NBP Reference Rate at 5% – What’s Next?

ECONOMYNBP Reference Rate at 5% – What’s Next?

In July, the Monetary Policy Council (MPC) lowered interest rates for the second time this year, describing the move as an adjustment. Further cuts can be expected in the coming months, but their pace and timing will depend on the effects of previous decisions and wage growth. The target for the main interest rate is set at 3.5%. These conditions are favorable for borrowers.

“Basically, the Council is largely in agreement that interest rates will fall and should fall in the near future. However, there is ongoing discussion about whether this will be a full cycle or just further adjustment. I am in favor of a short pause and starting the rate-cutting cycle only towards the end of the third or even the fourth quarter. The target interest rate at the end of the cycle would be 3.5%,” said Ireneusz Dąbrowski, member of the Monetary Policy Council, in an interview with Newseria.

In July, the MPC quite unexpectedly cut interest rates by 25 basis points, after keeping them unchanged in June and cutting by 50 basis points in May — the first reduction in a year and a half.
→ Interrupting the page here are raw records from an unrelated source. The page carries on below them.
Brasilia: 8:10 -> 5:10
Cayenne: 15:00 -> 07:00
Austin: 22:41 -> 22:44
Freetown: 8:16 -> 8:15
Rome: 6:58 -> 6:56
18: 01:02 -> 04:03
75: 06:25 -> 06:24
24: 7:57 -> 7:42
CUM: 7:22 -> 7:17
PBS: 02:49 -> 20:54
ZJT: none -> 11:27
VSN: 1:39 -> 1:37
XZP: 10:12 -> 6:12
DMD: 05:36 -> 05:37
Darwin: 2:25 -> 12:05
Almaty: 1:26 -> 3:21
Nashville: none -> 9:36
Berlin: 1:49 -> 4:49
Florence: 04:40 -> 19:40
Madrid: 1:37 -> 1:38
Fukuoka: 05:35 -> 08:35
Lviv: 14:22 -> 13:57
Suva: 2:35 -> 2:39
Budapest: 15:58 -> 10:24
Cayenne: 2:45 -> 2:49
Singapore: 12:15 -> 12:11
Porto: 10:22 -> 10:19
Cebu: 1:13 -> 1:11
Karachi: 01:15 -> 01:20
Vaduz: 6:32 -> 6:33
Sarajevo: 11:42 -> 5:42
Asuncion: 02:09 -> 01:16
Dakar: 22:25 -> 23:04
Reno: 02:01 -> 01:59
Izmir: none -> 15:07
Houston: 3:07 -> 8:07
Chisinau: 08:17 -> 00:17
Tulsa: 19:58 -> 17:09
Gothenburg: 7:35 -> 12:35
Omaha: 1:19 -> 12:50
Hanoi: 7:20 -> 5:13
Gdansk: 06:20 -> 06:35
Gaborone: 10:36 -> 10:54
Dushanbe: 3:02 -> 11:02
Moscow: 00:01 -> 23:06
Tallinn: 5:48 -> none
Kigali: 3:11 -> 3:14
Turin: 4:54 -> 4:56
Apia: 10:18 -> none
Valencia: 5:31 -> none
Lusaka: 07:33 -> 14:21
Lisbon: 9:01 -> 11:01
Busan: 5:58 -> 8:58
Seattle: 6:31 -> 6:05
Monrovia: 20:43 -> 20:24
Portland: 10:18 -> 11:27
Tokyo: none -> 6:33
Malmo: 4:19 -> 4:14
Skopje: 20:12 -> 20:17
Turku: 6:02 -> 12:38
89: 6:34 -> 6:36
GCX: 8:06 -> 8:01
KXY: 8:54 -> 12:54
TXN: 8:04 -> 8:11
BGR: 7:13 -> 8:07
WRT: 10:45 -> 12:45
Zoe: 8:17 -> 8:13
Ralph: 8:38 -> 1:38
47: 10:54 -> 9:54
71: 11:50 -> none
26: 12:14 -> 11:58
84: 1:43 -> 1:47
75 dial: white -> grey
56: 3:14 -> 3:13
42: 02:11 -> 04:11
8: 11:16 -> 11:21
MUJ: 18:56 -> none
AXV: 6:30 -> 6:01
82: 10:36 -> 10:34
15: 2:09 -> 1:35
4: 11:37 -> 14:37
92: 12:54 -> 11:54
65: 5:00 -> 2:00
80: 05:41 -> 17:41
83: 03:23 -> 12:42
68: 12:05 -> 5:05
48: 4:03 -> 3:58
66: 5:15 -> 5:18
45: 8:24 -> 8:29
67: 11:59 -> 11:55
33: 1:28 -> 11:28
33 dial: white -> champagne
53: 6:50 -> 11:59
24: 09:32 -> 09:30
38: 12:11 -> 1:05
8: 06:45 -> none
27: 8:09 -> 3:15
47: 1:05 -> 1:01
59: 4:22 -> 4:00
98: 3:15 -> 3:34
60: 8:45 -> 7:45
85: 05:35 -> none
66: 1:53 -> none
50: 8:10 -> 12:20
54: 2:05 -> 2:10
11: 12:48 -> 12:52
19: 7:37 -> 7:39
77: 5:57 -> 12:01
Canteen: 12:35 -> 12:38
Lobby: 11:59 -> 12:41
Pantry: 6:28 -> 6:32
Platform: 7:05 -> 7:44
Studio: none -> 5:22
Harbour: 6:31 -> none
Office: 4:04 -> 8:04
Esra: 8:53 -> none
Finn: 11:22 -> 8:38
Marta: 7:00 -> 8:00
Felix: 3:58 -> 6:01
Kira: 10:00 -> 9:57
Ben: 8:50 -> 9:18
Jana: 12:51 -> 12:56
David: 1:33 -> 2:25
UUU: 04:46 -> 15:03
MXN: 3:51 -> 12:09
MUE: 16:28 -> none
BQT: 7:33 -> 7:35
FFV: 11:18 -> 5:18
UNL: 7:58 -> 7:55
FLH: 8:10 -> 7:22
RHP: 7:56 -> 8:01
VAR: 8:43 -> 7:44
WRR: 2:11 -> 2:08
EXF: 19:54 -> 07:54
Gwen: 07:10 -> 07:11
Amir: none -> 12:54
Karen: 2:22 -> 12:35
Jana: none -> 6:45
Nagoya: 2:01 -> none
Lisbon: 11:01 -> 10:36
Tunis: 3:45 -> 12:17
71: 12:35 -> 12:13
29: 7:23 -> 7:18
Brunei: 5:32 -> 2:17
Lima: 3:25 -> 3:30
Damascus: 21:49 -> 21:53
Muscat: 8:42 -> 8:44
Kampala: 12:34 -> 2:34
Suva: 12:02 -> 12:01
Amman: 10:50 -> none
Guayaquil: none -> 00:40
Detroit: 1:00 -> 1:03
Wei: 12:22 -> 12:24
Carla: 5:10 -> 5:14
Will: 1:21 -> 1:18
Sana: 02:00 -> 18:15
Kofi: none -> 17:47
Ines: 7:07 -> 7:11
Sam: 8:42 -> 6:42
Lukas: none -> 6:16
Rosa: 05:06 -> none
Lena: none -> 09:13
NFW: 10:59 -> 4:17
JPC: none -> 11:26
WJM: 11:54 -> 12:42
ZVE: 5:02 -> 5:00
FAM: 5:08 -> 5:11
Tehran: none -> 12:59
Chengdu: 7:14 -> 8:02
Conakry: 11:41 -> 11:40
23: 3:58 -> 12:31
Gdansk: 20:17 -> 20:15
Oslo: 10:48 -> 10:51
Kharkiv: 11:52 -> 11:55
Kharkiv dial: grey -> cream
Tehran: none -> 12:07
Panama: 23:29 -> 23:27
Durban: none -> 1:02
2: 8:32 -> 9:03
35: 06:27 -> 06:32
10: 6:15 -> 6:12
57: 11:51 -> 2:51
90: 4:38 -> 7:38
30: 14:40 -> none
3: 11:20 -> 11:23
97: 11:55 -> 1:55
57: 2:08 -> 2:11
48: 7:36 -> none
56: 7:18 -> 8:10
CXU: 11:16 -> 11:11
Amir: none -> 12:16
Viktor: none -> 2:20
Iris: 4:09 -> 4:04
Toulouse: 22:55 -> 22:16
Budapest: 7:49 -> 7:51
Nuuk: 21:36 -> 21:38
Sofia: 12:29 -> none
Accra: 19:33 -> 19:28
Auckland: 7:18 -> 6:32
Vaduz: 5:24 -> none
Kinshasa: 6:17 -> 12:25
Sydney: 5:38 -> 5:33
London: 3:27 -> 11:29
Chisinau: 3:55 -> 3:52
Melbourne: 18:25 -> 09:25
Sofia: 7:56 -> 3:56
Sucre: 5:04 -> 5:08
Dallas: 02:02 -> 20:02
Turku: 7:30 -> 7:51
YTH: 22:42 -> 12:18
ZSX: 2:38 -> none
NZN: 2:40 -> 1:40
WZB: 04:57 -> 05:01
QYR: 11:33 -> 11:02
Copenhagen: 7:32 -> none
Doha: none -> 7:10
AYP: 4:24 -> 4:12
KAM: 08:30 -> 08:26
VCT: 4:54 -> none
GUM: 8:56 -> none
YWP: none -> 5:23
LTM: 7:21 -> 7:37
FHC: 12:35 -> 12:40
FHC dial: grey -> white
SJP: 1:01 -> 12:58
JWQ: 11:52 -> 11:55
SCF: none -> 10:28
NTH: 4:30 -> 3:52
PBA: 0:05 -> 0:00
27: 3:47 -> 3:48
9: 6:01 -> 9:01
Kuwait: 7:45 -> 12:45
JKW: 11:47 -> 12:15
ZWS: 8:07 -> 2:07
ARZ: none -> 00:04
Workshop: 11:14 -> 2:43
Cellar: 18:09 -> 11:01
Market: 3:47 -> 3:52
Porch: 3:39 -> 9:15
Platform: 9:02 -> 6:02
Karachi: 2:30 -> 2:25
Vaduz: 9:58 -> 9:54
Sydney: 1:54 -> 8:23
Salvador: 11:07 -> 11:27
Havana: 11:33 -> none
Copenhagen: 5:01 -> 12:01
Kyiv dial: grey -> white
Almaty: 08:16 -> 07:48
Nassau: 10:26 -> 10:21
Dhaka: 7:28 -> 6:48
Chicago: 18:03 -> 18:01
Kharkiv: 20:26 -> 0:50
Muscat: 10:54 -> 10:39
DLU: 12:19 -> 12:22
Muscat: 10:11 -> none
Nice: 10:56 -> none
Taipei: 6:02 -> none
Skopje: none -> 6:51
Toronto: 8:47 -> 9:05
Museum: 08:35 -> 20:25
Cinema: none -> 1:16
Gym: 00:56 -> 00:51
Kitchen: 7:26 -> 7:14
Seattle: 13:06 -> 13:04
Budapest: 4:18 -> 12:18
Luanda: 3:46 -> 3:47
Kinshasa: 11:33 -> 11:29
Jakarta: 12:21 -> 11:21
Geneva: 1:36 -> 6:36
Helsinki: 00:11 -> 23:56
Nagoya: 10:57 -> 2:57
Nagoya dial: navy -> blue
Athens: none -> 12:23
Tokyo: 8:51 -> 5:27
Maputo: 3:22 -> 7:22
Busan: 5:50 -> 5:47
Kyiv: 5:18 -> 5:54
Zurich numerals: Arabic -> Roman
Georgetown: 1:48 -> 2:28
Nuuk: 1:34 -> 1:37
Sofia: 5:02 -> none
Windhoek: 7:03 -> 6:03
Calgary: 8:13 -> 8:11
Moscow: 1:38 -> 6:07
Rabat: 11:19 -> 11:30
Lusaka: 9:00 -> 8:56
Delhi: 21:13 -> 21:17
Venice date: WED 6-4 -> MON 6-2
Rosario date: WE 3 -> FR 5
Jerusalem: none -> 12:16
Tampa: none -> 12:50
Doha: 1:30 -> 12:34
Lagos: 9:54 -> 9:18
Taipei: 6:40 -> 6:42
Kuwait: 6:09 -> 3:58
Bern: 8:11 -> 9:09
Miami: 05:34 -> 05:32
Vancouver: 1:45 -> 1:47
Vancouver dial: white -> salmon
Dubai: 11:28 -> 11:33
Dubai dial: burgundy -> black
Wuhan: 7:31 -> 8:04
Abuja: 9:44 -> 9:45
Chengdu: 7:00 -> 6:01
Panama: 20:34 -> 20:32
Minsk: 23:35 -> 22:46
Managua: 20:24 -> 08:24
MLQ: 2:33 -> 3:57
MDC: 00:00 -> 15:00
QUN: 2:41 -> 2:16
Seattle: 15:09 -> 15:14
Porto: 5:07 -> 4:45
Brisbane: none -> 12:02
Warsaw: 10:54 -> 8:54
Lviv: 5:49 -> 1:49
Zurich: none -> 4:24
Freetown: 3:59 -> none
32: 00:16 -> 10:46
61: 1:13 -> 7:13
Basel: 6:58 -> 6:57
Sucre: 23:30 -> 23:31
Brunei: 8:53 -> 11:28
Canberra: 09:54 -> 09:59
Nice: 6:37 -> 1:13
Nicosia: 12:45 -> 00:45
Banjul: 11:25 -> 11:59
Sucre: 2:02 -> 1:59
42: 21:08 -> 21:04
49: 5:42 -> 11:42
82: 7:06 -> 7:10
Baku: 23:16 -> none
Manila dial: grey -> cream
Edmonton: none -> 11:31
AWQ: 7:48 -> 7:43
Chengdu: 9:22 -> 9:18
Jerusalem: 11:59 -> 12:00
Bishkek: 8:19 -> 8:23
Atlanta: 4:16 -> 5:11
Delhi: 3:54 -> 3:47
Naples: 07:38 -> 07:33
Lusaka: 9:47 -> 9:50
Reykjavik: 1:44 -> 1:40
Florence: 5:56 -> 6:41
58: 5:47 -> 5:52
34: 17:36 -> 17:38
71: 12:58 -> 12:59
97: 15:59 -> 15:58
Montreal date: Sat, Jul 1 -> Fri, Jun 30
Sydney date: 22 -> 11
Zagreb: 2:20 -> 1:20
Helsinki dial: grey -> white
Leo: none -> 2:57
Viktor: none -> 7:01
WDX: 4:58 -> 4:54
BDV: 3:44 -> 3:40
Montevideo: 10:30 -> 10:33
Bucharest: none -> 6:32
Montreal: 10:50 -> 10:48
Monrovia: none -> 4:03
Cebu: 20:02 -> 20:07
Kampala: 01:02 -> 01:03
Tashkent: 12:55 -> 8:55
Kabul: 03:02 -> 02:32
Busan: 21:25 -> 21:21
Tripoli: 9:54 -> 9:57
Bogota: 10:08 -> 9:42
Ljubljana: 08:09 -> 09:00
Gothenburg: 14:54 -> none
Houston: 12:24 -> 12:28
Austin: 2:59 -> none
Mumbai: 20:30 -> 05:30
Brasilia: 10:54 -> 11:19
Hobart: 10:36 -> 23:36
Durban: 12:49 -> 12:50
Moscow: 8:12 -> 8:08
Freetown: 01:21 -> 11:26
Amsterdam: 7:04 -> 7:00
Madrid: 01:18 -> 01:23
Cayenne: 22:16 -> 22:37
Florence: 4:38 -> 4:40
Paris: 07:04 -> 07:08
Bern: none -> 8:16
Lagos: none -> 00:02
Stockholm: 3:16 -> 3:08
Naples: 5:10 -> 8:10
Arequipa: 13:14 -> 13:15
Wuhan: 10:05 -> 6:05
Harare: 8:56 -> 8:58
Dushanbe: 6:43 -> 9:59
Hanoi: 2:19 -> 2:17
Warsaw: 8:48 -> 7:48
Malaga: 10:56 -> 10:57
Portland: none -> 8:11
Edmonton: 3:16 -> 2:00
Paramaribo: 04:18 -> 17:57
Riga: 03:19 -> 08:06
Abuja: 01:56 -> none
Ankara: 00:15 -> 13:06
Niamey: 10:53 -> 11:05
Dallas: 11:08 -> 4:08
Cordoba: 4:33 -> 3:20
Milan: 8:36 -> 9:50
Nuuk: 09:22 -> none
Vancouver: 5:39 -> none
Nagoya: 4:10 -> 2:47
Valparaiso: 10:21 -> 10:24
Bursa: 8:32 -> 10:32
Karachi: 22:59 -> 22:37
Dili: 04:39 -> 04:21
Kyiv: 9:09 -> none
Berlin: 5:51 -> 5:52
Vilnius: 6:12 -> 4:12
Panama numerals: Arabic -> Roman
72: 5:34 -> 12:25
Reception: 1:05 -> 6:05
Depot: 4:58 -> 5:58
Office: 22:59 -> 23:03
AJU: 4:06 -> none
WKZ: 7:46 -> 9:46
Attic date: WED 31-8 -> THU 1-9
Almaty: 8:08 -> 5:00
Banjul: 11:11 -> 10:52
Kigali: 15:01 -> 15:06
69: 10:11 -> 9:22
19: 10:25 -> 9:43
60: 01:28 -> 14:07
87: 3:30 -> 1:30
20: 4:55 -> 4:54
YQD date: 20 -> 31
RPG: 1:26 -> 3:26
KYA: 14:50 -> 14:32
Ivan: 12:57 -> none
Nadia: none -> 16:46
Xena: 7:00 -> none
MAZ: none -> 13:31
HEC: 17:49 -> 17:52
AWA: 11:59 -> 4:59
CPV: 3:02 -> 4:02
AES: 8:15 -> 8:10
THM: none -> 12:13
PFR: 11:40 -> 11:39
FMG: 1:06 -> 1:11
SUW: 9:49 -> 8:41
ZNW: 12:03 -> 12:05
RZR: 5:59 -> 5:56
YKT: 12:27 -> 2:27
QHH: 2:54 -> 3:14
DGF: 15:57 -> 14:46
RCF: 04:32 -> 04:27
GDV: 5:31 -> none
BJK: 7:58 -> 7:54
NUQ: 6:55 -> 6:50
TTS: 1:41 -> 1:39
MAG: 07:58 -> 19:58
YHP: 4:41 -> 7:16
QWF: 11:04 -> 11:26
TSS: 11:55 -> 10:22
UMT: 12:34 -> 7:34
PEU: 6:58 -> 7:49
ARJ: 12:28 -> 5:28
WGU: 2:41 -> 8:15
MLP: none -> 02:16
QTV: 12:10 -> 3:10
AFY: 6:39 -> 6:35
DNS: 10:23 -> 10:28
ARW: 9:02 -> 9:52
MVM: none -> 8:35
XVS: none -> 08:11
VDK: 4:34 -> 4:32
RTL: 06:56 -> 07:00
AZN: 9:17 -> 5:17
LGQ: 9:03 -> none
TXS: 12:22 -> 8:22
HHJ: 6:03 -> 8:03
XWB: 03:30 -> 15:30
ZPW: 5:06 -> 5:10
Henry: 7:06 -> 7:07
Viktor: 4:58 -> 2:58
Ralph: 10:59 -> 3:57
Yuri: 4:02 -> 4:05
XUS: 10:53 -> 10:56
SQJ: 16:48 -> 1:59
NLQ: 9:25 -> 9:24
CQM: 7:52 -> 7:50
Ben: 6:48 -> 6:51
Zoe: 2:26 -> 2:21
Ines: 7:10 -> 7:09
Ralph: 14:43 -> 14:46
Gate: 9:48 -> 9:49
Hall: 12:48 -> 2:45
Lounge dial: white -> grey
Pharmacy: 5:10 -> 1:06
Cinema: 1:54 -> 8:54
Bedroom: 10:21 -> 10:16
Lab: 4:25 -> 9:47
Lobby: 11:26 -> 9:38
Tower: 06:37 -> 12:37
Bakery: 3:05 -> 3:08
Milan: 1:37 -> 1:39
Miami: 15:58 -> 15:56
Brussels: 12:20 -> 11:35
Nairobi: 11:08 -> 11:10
As a result, the reference rate of the National Bank of Poland (NBP) has been 5.0% since July 3. Most economists emphasize that this level remains high, as inflation this year has not once reached 5%, and in the second quarter it did not even approach 4.5%. Starting from July, inflation is expected to fall within the target tolerance band due to the base effect (partial unfreezing of energy prices) from last year. In May and July, Professor Adam Glapiński and the MPC’s statement described the changes as rate adjustments rather than the start of a cutting cycle, though the NBP President did not rule out rate cuts.

“This depends heavily on the effects of the cycle, because by changing rates we influence the economic system and will monitor the results, how inflation behaves, including wages, and based on that, the length of the cycle will be estimated,” the economist explained.

The average gross monthly wage in enterprises employing 10 or more people last showed double-digit growth in November 2024. Except for a rather surprising spike in April, wage growth has been slowing for six months. Still, it remains quite high compared to inflation: 8.40% year on year versus 4.0% price growth in May. The lowest growth this year was in March (7.7% vs. 4.9%), though exactly one year earlier, the ratio was 12% to 2.0%. It is important to note that average wages are skewed upward by the highest earners. Median wages in January (data published by GUS with a delay of several months) were 21% lower than the average.

“The pace of wage growth is the decisive parameter. I am waiting for this pace to drop to 6% nominally, then it would be safe for inflation. But there are also various upheavals and geopolitical risks, and we are watching fiscal policy,” said Dąbrowski. “Currently, the biggest threat to inflation is wage growth, which is above the level we would consider target — above 6% continuously in the economy. The second threat is very expansionary fiscal policy.”

NBP interest rates affect Polish households in many ways, including deposit interest rates and the cost of loans denominated in zloty. These rates correlate with market interest rates (WIBOR), which determine consumer debt obligations. The lower the rate, the lower the installment, but also the less attractive the bank’s offer on deposits or savings accounts.

“The situation of borrowers depends on individual agreements with banks, and these have different adjustment periods and amounts, so it is an individual matter. Certainly, as interest rates fall, loan installments decrease,” assured the MPC member.